CCJ affirms application of Common External Tariff to soap noodles imported from outside the region

The content originally appeared on: Caribbean News Service

On Wednesday, January 31, the Caribbean Court of Justice (CCJ), in its Original Jurisdiction, found that the Caribbean Community (CARICOM) Member State of Jamaica was in breach of Article 82 and paragraph 18 of Schedule III of the Revised Treaty of Chaguaramas (RTC) by not imposing the 40% CET on soap noodles imported from extra-regional sources. The case before the Court was DCP Successors Limited v The State of Jamaica [2024] CCJ 1 (OJ).

The Claimant, DCPS, is a Dominican company that manufactures soap noodles and soap products. These soap noodles may be moulded into various soap products including but not limited to laundry bar soap. Since DCPS’ soap noodles and its other soap products are manufactured within CARICOM, those goods are eligible for and receive preferential treatment compared to similar goods imported from non-CARICOM States. Regional importers of DCPS’ products do not pay the 40% CET established by CARICOM on soap products. DCPS exports its soap noodles and other soap products, which they manufacture, throughout the region.

The State of Jamaica was the Defendant to the claim. There are also soap-producing companies operating in Jamaica. These producers do not manufacture soap noodles. They import soap noodles manufactured in Malaysia and Indonesia. In Jamaica, these soap producers add fragrances, oil extracts, moisturisers, and colour to the imported noodles, reshape them into various forms, repackage them, and then sell the final product.
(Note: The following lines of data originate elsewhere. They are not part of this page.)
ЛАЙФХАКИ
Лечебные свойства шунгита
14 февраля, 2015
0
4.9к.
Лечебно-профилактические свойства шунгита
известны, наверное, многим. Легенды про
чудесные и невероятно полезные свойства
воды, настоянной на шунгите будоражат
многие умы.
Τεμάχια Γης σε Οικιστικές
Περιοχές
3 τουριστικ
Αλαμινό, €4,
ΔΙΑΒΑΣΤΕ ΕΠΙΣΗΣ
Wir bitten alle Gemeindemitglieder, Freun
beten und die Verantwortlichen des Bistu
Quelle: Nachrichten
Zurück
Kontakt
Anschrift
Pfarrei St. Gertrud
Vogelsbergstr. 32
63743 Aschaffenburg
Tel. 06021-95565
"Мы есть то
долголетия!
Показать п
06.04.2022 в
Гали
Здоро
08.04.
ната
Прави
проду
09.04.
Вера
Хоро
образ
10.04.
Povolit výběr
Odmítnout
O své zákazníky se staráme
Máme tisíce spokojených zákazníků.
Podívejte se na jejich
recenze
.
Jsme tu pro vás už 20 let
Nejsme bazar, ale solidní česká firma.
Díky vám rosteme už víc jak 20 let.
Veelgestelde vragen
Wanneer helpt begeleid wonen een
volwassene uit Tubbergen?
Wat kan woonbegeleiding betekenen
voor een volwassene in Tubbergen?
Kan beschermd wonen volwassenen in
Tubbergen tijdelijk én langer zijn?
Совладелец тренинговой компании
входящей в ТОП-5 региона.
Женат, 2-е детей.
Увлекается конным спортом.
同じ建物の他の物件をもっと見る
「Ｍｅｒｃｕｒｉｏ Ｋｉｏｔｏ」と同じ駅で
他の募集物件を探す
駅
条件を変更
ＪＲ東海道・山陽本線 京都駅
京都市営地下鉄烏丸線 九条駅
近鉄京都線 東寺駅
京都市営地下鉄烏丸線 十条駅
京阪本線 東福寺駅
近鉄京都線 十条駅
Jamaica was not imposing the CET on the soap noodles imported from extra-regional sources, initially based on a misclassification of the tariff under which the soap noodles fell. After DCPS complained about this classification, Jamaica sought and received advice from the World Customs Organisation which confirmed the misclassification. The State of Jamaica, however, continued to exempt the imported soap noodles from the applicable 40% CET. The exemption was firstly based on the contention that the Jamaican soap products were community goods eligible for preferential treatment, and latterly, it was based on a domestic exemption regime: the Productive Inputs Programme, established by Jamaican legislation and applied to the Jamaican soap producers.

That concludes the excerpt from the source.